So, if we are to come to a conclusion either way, it is up to us to both consider our sources and their credentials, and to ignore the opinion of the day, as it is given to us by the media, and form our own, considered opinions from either the unbiased, or the equally biased opposites, and therein find our truth.
And we must do it with an open mind. We must also be careful not to fall into the trap of being un-scientific, as highlighted by Rev. Celestine Kapsner:
For a time it was fashionable to scoff at demoniacal possession as part and parcel of an outmoded superstition
of bygone ages of ignorance — like the attitude of a lifetime ago in regard to the miracles of Lourdes. But
facts are stubborn, also against the scoffing of so-called enlightened criticism. Stubborn facts cannot be
denied even when they baffle all natural explanation. The absurd thing about such a position is that the critics
"just know" that supernatural or preternatural phenomena simply "cannot be".

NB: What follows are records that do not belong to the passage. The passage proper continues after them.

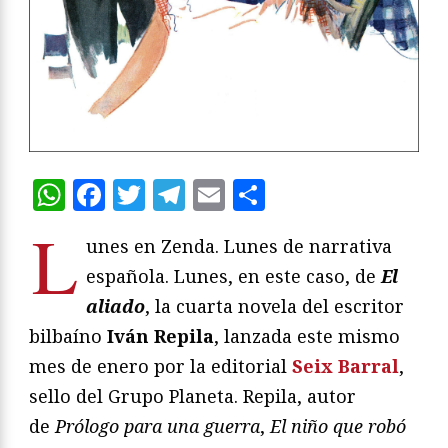
WhatsApp
Facebook
Twitter
Telegram
Email
Compartir
L
unes en Zenda. Lunes de narrativa
española. Lunes, en este caso, de
El
aliado
, la cuarta novela del escritor
bilbaíno
Iván Repila
, lanzada este mismo
mes de enero por la editorial
Seix Barral
,
sello del Grupo Planeta. Repila, autor
de
Prólogo para una guerra
,
El niño que robó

We have become much more sober in our day. And it is a healthy sign that the man of education no longer scoffs
so readily at that which he cannot explain. So much has been gained for perennial common sense.
While you might not agree with what Rev. Kapsner believes, he makes the important point: we cannot accuse those that believe in God of being un-scientific by using arguments such as, "the supernatural simply cannot be" (that would be the height of irony).

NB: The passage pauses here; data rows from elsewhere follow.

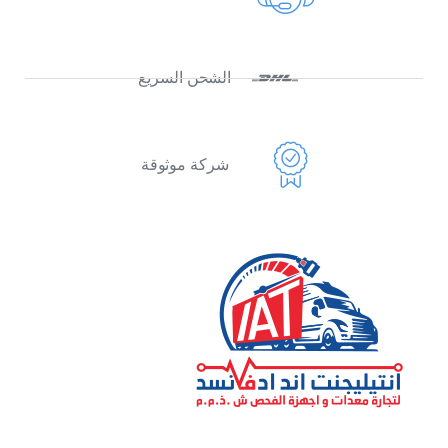
الشحن السريع
شركة موثوقة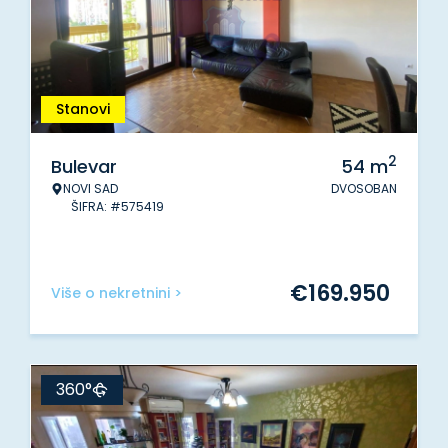
Stanovi
2
Bulevar
54
m
NOVI SAD
DVOSOBAN
ŠIFRA: #575419
€
169.950
Više o nekretnini >
360°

When making our decision, we must not fall foul of fashion. If you care enough to make a decision, have the courage to make the decision you believe to be correct, and make sure you do it based on the facts as you understand them, not as popular media present them.
But, should we care enough to make a decision?
We might consider the chance of an afterlife to be very small, and so the risk of ending up in the wrong place for all eternity to be so small it is negligable. But, given even the smallest possibility that there is indeed an eternal afterlife, the outcome could be so severe that we should spend at least some time conducting even a small amount of open-minded research.